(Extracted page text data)
§ §

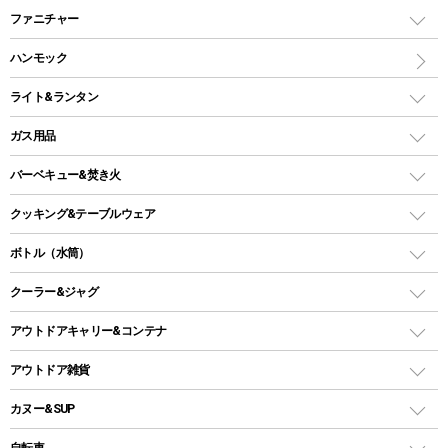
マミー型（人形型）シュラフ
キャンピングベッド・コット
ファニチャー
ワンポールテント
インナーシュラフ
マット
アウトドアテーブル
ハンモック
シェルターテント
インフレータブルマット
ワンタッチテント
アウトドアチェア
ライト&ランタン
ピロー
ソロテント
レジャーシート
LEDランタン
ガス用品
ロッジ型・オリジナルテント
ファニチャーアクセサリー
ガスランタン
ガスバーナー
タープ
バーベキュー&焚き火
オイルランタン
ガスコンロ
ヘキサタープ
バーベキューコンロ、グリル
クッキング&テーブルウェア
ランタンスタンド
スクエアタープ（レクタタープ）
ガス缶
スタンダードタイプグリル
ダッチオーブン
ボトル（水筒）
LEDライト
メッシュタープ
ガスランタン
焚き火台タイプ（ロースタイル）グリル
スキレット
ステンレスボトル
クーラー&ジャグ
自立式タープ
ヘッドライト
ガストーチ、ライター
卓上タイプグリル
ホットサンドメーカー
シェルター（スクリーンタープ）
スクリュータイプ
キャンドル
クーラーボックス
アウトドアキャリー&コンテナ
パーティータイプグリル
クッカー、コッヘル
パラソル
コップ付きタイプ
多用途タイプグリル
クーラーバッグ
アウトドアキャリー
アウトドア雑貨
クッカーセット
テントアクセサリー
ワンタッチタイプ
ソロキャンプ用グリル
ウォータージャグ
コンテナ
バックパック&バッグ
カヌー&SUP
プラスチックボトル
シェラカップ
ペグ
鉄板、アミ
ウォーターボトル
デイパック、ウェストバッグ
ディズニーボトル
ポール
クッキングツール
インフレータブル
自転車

§ §

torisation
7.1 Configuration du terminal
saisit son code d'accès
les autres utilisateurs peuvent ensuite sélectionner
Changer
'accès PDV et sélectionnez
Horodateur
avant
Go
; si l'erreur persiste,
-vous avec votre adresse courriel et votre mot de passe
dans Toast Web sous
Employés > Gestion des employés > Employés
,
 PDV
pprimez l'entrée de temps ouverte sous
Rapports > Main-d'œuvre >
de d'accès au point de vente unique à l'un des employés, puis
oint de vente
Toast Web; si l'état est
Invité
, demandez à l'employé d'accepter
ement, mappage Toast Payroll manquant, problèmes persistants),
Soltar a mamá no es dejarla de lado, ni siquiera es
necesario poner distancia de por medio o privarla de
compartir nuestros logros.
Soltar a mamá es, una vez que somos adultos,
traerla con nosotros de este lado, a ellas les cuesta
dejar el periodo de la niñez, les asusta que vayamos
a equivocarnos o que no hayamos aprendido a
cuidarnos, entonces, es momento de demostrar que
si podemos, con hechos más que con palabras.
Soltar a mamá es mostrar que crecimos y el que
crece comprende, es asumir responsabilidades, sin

§ §

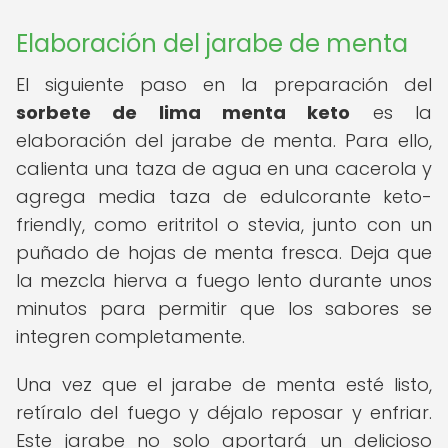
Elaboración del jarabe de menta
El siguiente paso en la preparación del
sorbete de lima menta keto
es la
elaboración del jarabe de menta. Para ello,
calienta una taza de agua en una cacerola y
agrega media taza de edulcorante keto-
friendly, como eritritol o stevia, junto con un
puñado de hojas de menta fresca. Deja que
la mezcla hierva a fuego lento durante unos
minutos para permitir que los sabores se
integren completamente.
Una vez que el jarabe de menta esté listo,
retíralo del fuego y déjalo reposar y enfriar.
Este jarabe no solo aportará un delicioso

§ §

• _Work to complete_
Beginning with the line that has "necesario poner distancia" and ending with the line that has "crece comprende, es", set down the lines above exactly and include no others.

• _Answer section_
necesario poner distancia de por medio o privarla de
compartir nuestros logros.
Soltar a mamá es, una vez que somos adultos,
traerla con nosotros de este lado, a ellas les cuesta
dejar el periodo de la niñez, les asusta que vayamos
a equivocarnos o que no hayamos aprendido a
cuidarnos, entonces, es momento de demostrar que
si podemos, con hechos más que con palabras.
Soltar a mamá es mostrar que crecimos y el que
crece comprende, es asumir responsabilidades, sin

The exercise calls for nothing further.